You're right, in fact, I personally haven't really felt the influence of the films at all in her books yet. She is in a slightly better position though, I think, because she had such a clear idea of where the books were heading. She knew pretty much from the start how many books there would be, what paths her character were going to take. Hell, she already has the last chapter of series written. So she is writing toward an idea that is completely untainted by the films and their success.

urgeok 08-11-2005 10:55 AM

Quote:

Originally posted by jenna26
You're right, in fact, I personally haven't really felt the influence of the films at all in her books yet. She is in a slightly better position though, I think, because she had such a clear idea of where the books were heading. She knew pretty much from the start how many books there would be, what paths her character were going to take. Hell, she already has the last chapter of series written. So she is writing toward an idea that is completely untainted by the films and their success.
yeah i was thinking the same points ...

still though - it has to be a pretty powerful lure .. she now has a lot of caught on film substance to her imagery .. thats hard to ignore once you've seen it.

i did catch a couple of things in the last book that were particularily descriptive ...that seemed to come from the movie .. i cant remember it all and it was so small it didnt taint my experience .. but they definately had to come from the filmmakers fleshing out of her vision ..

this woman is going to be the richest person in the world if these things are done correctly ..

Zero 08-12-2005 08:29 AM

Personally, I think Harris has been going down-hill sense Red Dragon. RD is a wonderful book - intelligent, haunting, fast-paced - really the ideal "profiler/serial killer" book - which I suppose is why so many people have imitated it. SOL was a fair book, a bit bloated and under-developed, and the film was actually better than the book - tight, stream-lined, more impact. Hannibal was excessively bloated. But, contrary to Urgeok's opinion, I think Harris wrote the book to be unfilmable - a kind of "hey, try to adapt this psycho-philosophical babble" into a thriller. Of course, Demme wouldn't /couldn't do it - and Ridley Scott just wanted to show someone eating his own brain (which helped the film break records for opening of an R-rated film!).

I doubt there will be another Hannibal book - or that Harris will ever write anything of worth again. Maybe he'll go back to reporting for that newspaper in Waco.

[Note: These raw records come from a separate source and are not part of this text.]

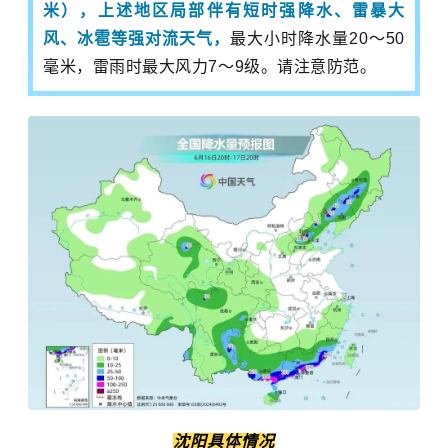
米），上述地区局部伴有短时强降水、雷暴大
风、冰雹等强对流天气，
最大小时降水量20～50
毫米，雷雨时最大风力7～9级。请注意防范。
沈阳具体情况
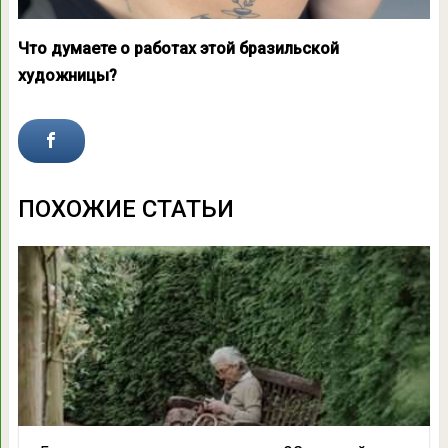
Что думаете о работах этой бразильской
художницы?
ПОХОЖИЕ СТАТЬИ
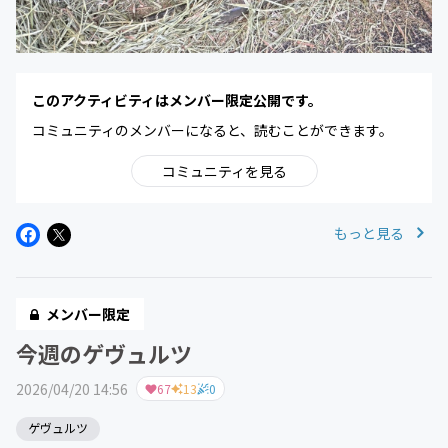
このアクティビティはメンバー限定公開です。
コミュニティのメンバーになると、読むことができます。
コミュニティを見る
もっと見る
メンバー限定
今週のゲヴュルツ
2026/04/20 14:56
67
13
0
ゲヴュルツ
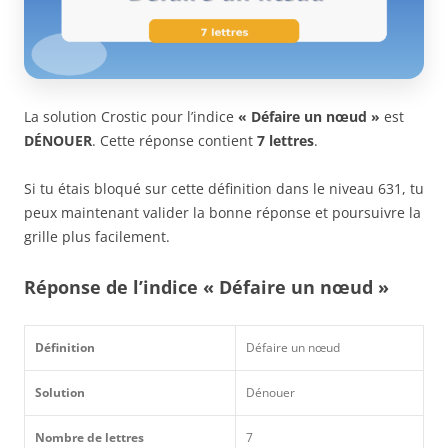
La solution Crostic pour l’indice
« Défaire un nœud »
est
DÉNOUER
. Cette réponse contient
7 lettres
.
Si tu étais bloqué sur cette définition dans le niveau 631, tu
peux maintenant valider la bonne réponse et poursuivre la
grille plus facilement.
Réponse de l’indice « Défaire un nœud »
Définition
Défaire un nœud
Solution
Dénouer
Nombre de lettres
7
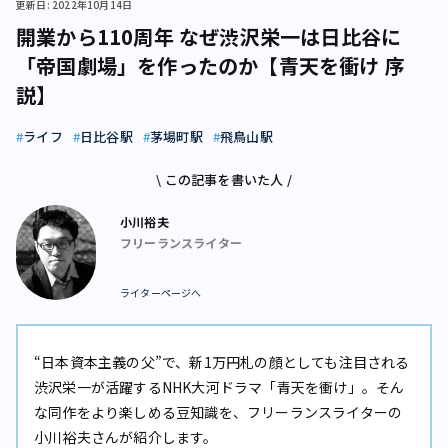
更新日: 2022年10月14日
開業から110周年 なぜ渋沢栄一は日比谷に
「帝国劇場」を作ったのか【青天を衝け 序
説】
ライフ
日比谷駅
茅場町駅
飛鳥山駅
\ この記事を書いた人 /
小川裕夫
フリーランスライター
ライターページへ
“日本資本主義の父”で、新1万円札の顔としても注目される
渋沢栄一が活躍するNHK大河ドラマ「青天を衝け」。そん
な同作をより楽しめる豆知識を、フリーランスライターの
小川裕夫さんが紹介します。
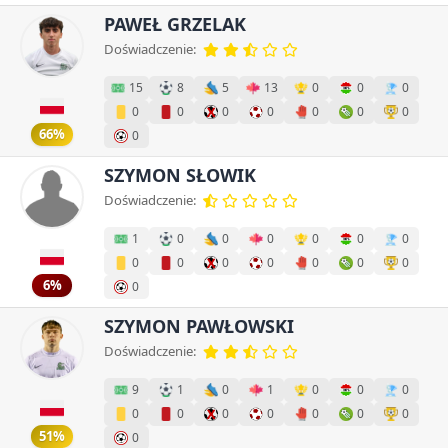
PAWEŁ GRZELAK
Doświadczenie:
15
8
5
13
0
0
0
0
0
0
0
0
0
0
66%
0
SZYMON SŁOWIK
Doświadczenie:
1
0
0
0
0
0
0
0
0
0
0
0
0
0
6%
0
SZYMON PAWŁOWSKI
Doświadczenie:
9
1
0
1
0
0
0
0
0
0
0
0
0
0
51%
0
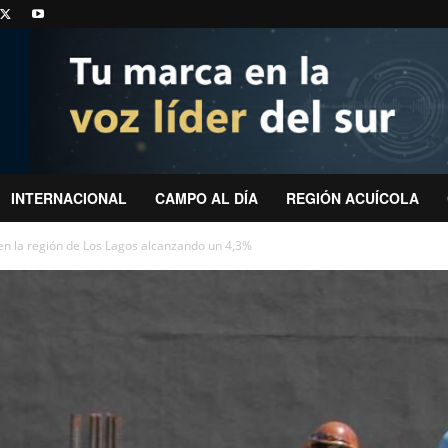
INTERNACIONAL
CAMPO AL DÍA
REGIÓN ACUÍCOLA
n la región de Los Lagos alcanzando un 4,3%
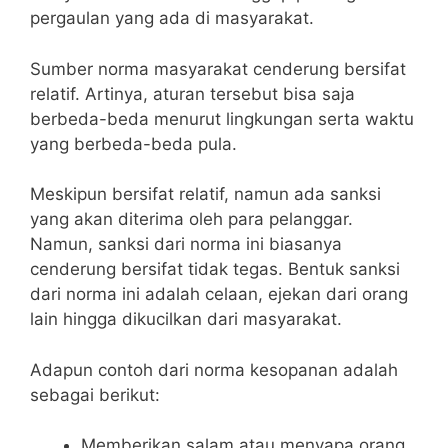
pergaulan yang ada di masyarakat.
Sumber norma masyarakat cenderung bersifat
relatif. Artinya, aturan tersebut bisa saja
berbeda-beda menurut lingkungan serta waktu
yang berbeda-beda pula.
Meskipun bersifat relatif, namun ada sanksi
yang akan diterima oleh para pelanggar.
Namun, sanksi dari norma ini biasanya
cenderung bersifat tidak tegas. Bentuk sanksi
dari norma ini adalah celaan, ejekan dari orang
lain hingga dikucilkan dari masyarakat.
Adapun contoh dari norma kesopanan adalah
sebagai berikut:
Memberikan salam atau menyapa orang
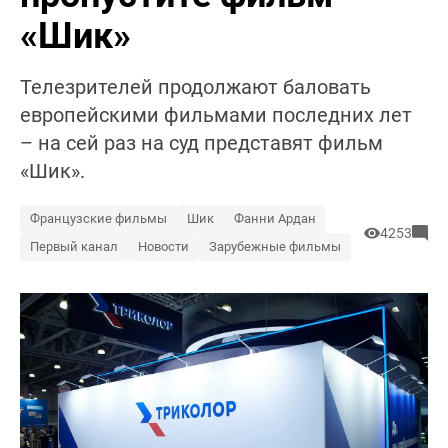
«Шик»
Телезрителей продолжают баловать
европейскими фильмами последних лет
– на сей раз на суд представят фильм
«Шик».
Французские фильмы
Шик
Фанни Ардан
4253
Первый канал
Новости
Зарубежные фильмы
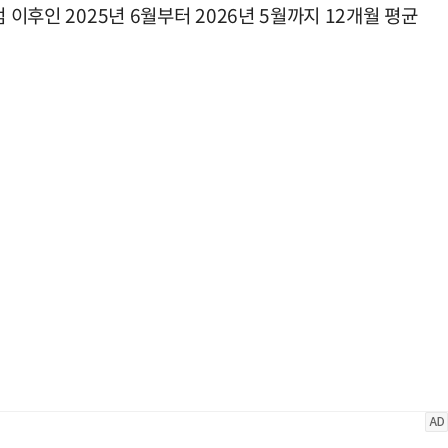
이후인 2025년 6월부터 2026년 5월까지 12개월 평균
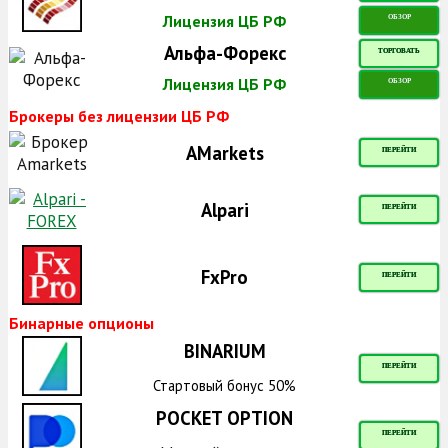
Лицензия ЦБ РФ
ОБЗОР
Альфа-Форекс
ТОРГОВАТЬ
Лицензия ЦБ РФ
ОБЗОР
Брокеры без лицензии ЦБ РФ
AMarkets
ПЕРЕЙТИ
Alpari
ПЕРЕЙТИ
FxPro
ПЕРЕЙТИ
Бинарные опционы
BINARIUM
ПЕРЕЙТИ
Стартовый бонус 50%
POCKET OPTION
ПЕРЕЙТИ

urgeok 08-12-2005 10:39 AM

unfilmable ?
i didnt think so at all .. every page was full of 'lets give the people what they want. (the movie audiences - not the harris fans)


no book is unfilmable ... at least 3 or 4 Kurt Vonnegut's books have been adapted to film and they are far more complex and
surreal than anything Harris wrote ..

what made you think it was unfilmable ?

Zero 08-15-2005 06:21 AM

Quote:

Originally posted by urgeok
unfilmable ?
i didnt think so at all .. every page was full of 'lets give the people what they want. (the movie audiences - not the harris fans)


no book is unfilmable ... at least 3 or 4 Kurt Vonnegut's books have been adapted to film and they are far more complex and
surreal than anything Harris wrote ..

what made you think it was unfilmable ?

I think the long forays into the "palace of the memory" excursion into philosophical ruminations, the graphic violence and the screwed up "role-reversal" ending. My feeling at the time, though I could clearly be all-kinds-of-wrong, was that Harris was trying to make a book so utterly "not-silence" that it would either escape the fame of the previous book - or so infuriate fans of SOL (film and book) that it would break the "chains of success". Who knows?? Apparently Thomas Harris is intensely reclusive - so there's really no way of knowing. I just recall that the initial reactions in the press (and in hollywood trade publications) was that the film would be a really hard sell. That, apparently, is part of why Jonathan Demme and Jodie Foster ditched out.

That said, there are clearly some "edge-of-your-seat" moments that seem very cinematic.